Excuse me. They pay the tax on the contributions they make but not on the invested money that's making money within, and that money that's making money is not ever being taxed. That could be huge amounts of money. I'm talking 10, 20, 30, 40 years out. People can build up those funds into multi...tens, hundreds, millions of dollars, theoretically, and while it continues to earn money every year, never will a dime be paid in income tax.

Anyway, I'm not asking for an opinion. I'm just asking if I've got something wrong. Is that theoretically possible?

5:05 p.m.

Assistant Deputy Minister, Economic and Fiscal Policy Branch, Department of Finance

Benoît Robidoux

The return is not taxed, but I would just mention again that it's an inverted RRSP. So the return is not taxed on RRSPs either. It's taxed when you cash it at the end, but you get a deduction at the beginning that you don't get with a TFSA. So it's just inverting the two.

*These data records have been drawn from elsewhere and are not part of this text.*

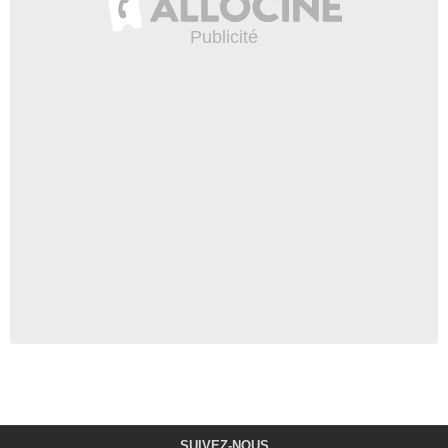
SUIVEZ-NOUS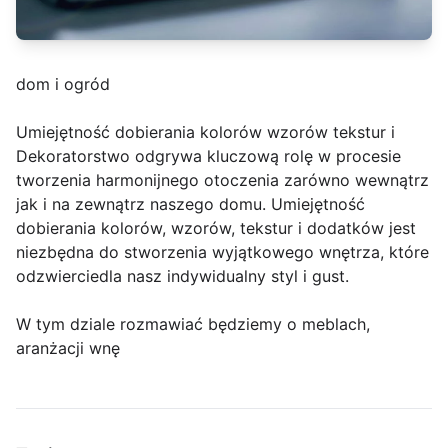
dom i ogród
Umiejętność dobierania kolorów wzorów tekstur i
Dekoratorstwo odgrywa kluczową rolę w procesie
tworzenia harmonijnego otoczenia zarówno wewnątrz
jak i na zewnątrz naszego domu. Umiejętność
dobierania kolorów, wzorów, tekstur i dodatków jest
niezbędna do stworzenia wyjątkowego wnętrza, które
odzwierciedla nasz indywidualny styl i gust.
W tym dziale rozmawiać będziemy o meblach,
aranżacji wnę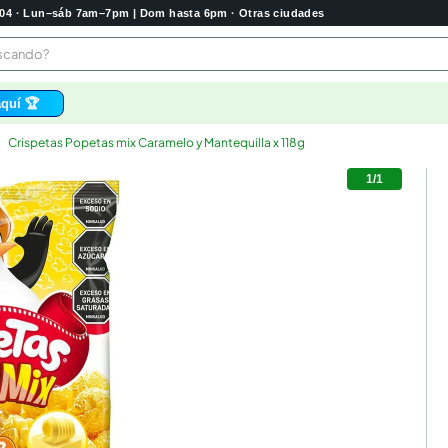
2004 · Lun–sáb 7am–7pm | Dom hasta 6pm · Otras ciudades
buscando?
quí 🏆
Crispetas Popetas mix Caramelo y Mantequilla x 118g
os
1
/
1
 higienico
bela
tas
e
o
e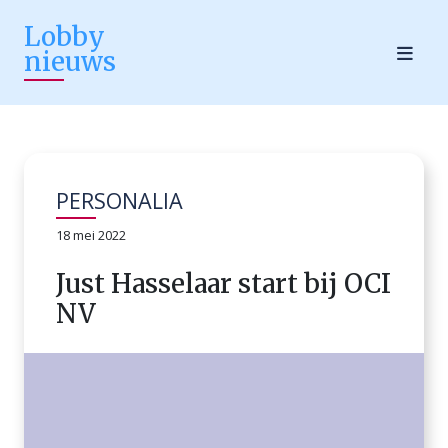
Lobby
nieuws
PERSONALIA
18 mei 2022
Just Hasselaar start bij OCI
NV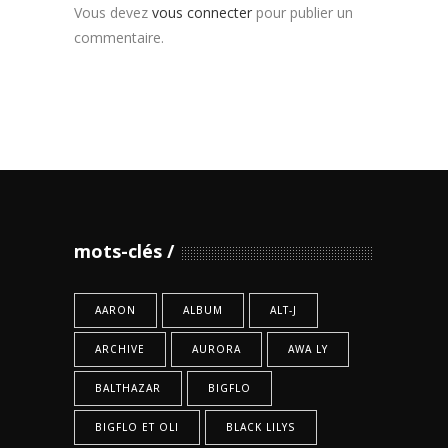
Vous devez
vous connecter
pour publier un
commentaire.
mots-clés
AARON
ALBUM
ALT-J
ARCHIVE
AURORA
AWA LY
BALTHAZAR
BIGFLO
BIGFLO ET OLI
BLACK LILYS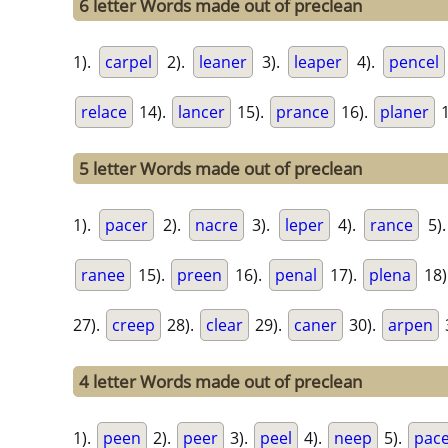
6 letter Words made out of preclean
1).
carpel
2).
leaner
3).
leaper
4).
pencel
relace
14).
lancer
15).
prance
16).
planer
1
5 letter Words made out of preclean
1).
pacer
2).
nacre
3).
leper
4).
rance
5)
ranee
15).
preen
16).
penal
17).
plena
18)
27).
creep
28).
clear
29).
caner
30).
arpen
4 letter Words made out of preclean
1).
peen
2).
peer
3).
peel
4).
neep
5).
pac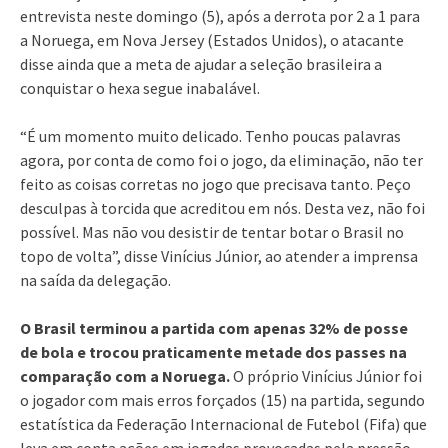
entrevista neste domingo (5), após a derrota por 2 a 1 para
a Noruega, em Nova Jersey (Estados Unidos), o atacante
disse ainda que a meta de ajudar a seleção brasileira a
conquistar o hexa segue inabalável.
“É um momento muito delicado. Tenho poucas palavras
agora, por conta de como foi o jogo, da eliminação, não ter
feito as coisas corretas no jogo que precisava tanto. Peço
desculpas à torcida que acreditou em nós. Desta vez, não foi
possível. Mas não vou desistir de tentar botar o Brasil no
topo de volta”, disse Vinícius Júnior, ao atender a imprensa
na saída da delegação.
O Brasil terminou a partida com apenas 32% de posse
de bola e trocou praticamente metade dos passes na
comparação com a Noruega.
O próprio Vinícius Júnior foi
o jogador com mais erros forçados (15) na partida, segundo
estatística da Federação Internacional de Futebol (Fifa) que
leva em conta ações em jogadas provocadas pela pressão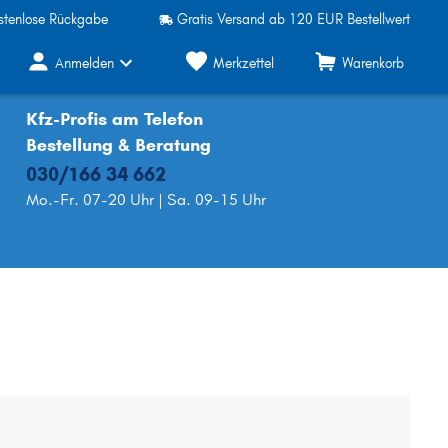
stenlose Rückgabe
Gratis Versand ab 120 EUR Bestellwert
Anmelden
Merkzettel
Warenkorb
Kfz-Profis am Telefon
Bestellung & Beratung
030/166 34 662
Mo.-Fr. 07-20 Uhr | Sa. 09-15 Uhr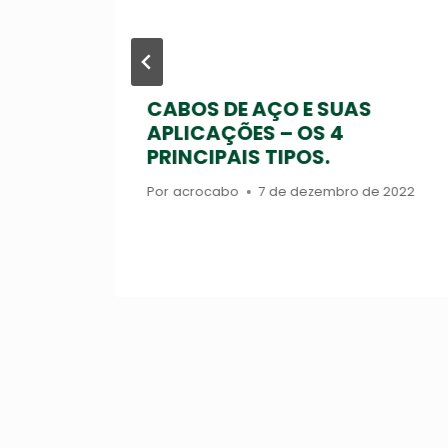
 não
CABOS DE AÇO E SUAS
e
APLICAÇÕES – OS 4
PRINCIPAIS TIPOS.
23
Por
acrocabo
7 de dezembro de 2022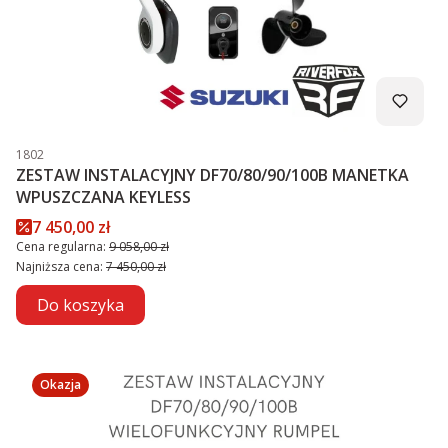
Kod produktu
1802
ZESTAW INSTALACYJNY DF70/80/90/100B MANETKA
WPUSZCZANA KEYLESS
Cena promocyjna
7 450,00 zł
Cena regularna:
9 058,00 zł
Najniższa cena:
7 450,00 zł
Do koszyka
Okazja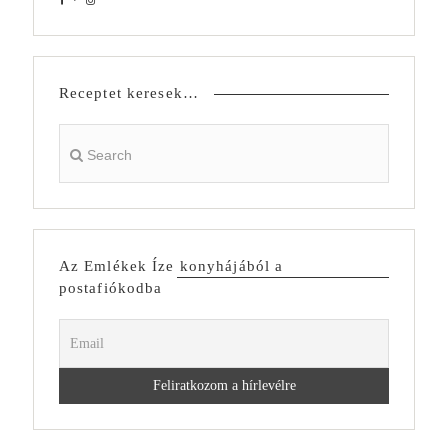
Receptet keresek…
Az Emlékek Íze konyhájából a
postafiókodba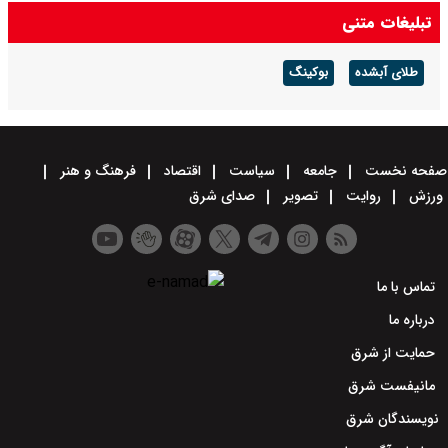
تبلیغات متنی
طلای آبشده
بوکینگ
صفحه نخست
جامعه
سیاست
اقتصاد
فرهنگ و هنر
ورزش
روایت
تصویر
صدای شرق
تماس با ما
درباره ما
حمایت از شرق
مانیفست شرق
نویسندگان شرق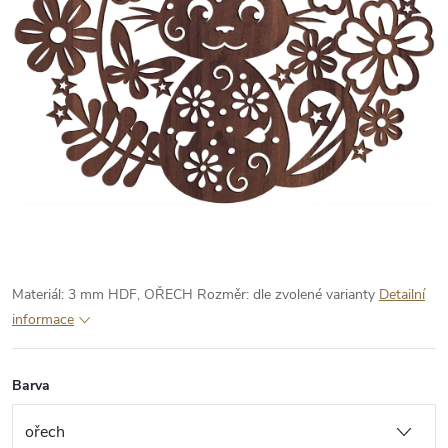
Materiál: 3 mm HDF, OŘECH
Rozměr: dle zvolené varianty
Detailní
informace
Barva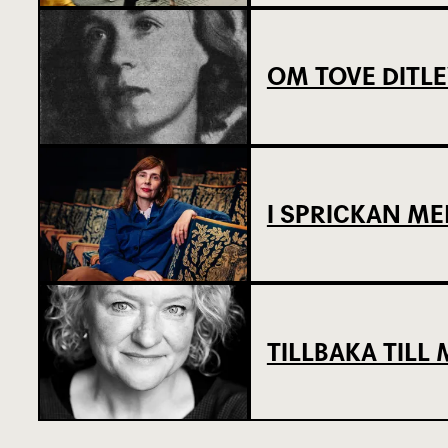
OM TOVE DITL
I SPRICKAN ME
TILLBAKA TIL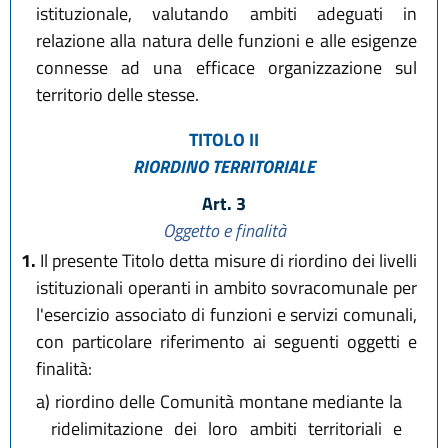
istituzionale, valutando ambiti adeguati in
relazione alla natura delle funzioni e alle esigenze
connesse ad una efficace organizzazione sul
territorio delle stesse.
TITOLO II
RIORDINO TERRITORIALE
Art. 3
Oggetto e finalità
1.
Il presente Titolo detta misure di riordino dei livelli
istituzionali operanti in ambito sovracomunale per
l'esercizio associato di funzioni e servizi comunali,
con particolare riferimento ai seguenti oggetti e
finalità:
a)
riordino delle Comunità montane mediante la
ridelimitazione dei loro ambiti territoriali e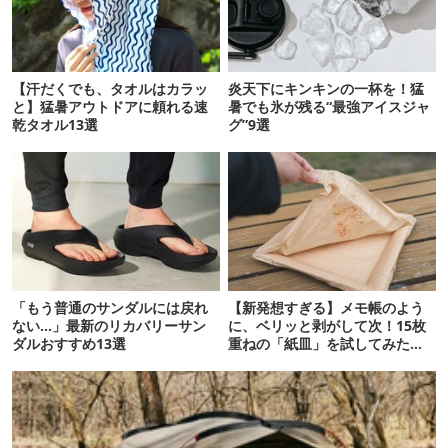
【汗だくでも、タオルはカラッ
炎天下にキンキンの一杯を！猛
と】猛暑アウトドアに頼れる速
暑でも氷が残る“最強アイスジャ
乾タオル13選
グ”9選
「もう普通のサンダルには戻れ
【新発想すぎる】メモ帳のよう
ない…」最新のリカバリーサン
に、ベリッと剥がして次！15枚
ダルおすすめ13選
重ねの「紙皿」を試してみた
ら…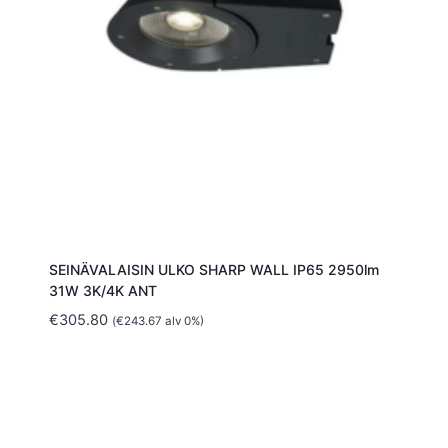
SEINÄVALAISIN ULKO SHARP WALL IP65 2950lm
31W 3K/4K ANT
€
305.80
(
€
243.67
alv 0%)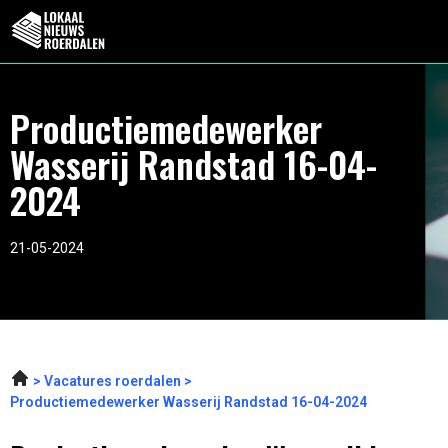
Productiemedewerker
Wasserij Randstad 16-04-
2024
21-05-2024
Vacatures roerdalen
Productiemedewerker Wasserij Randstad 16-04-2024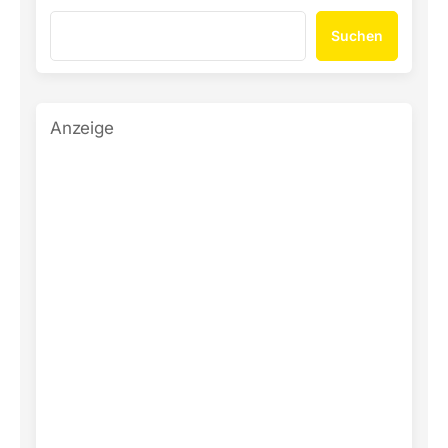
Suchen
Anzeige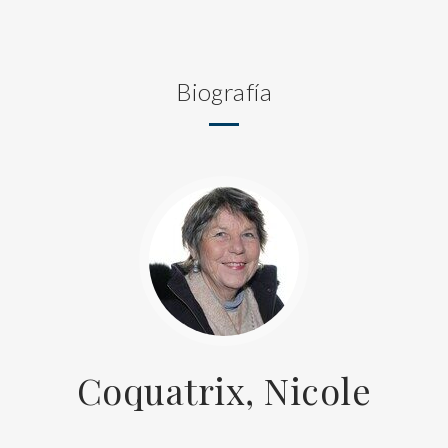
Biografía
Coquatrix, Nicole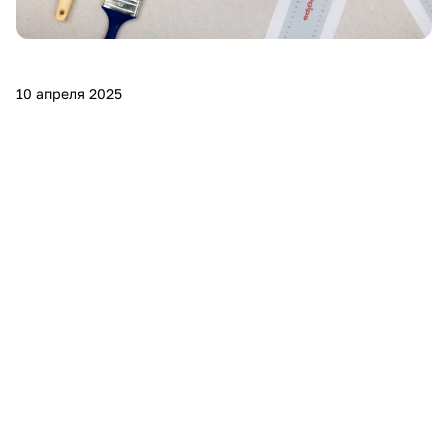
10 апреля 2025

If you don't like TFSAs, you shouldn't like RRSPs either. They are just the same tool, but inverted.

5:05 p.m.

NDP

The Chair NDP David Christopherson

Actually, no. There's a huge difference but I won't go any further.

5:05 p.m.

Conservative

John Williamson Conservative New Brunswick Southwest, NB

Chairman, just to—

5:05 p.m.

NDP

The Chair NDP David Christopherson

It's okay. We're going to move on. I can exercise my prerogative and I'm comfortable.

Now I will turn to Mr. Byrne.

5:05 p.m.

Liberal

Gerry Byrne Liberal Humber—St. Barbe—Baie Verte, NL

Thank you, Mr. Chair.

Seeing more time available to us on the clock, I'd like to continue with a round of questioning consistent with the timeframe that's available and the order of the rotation.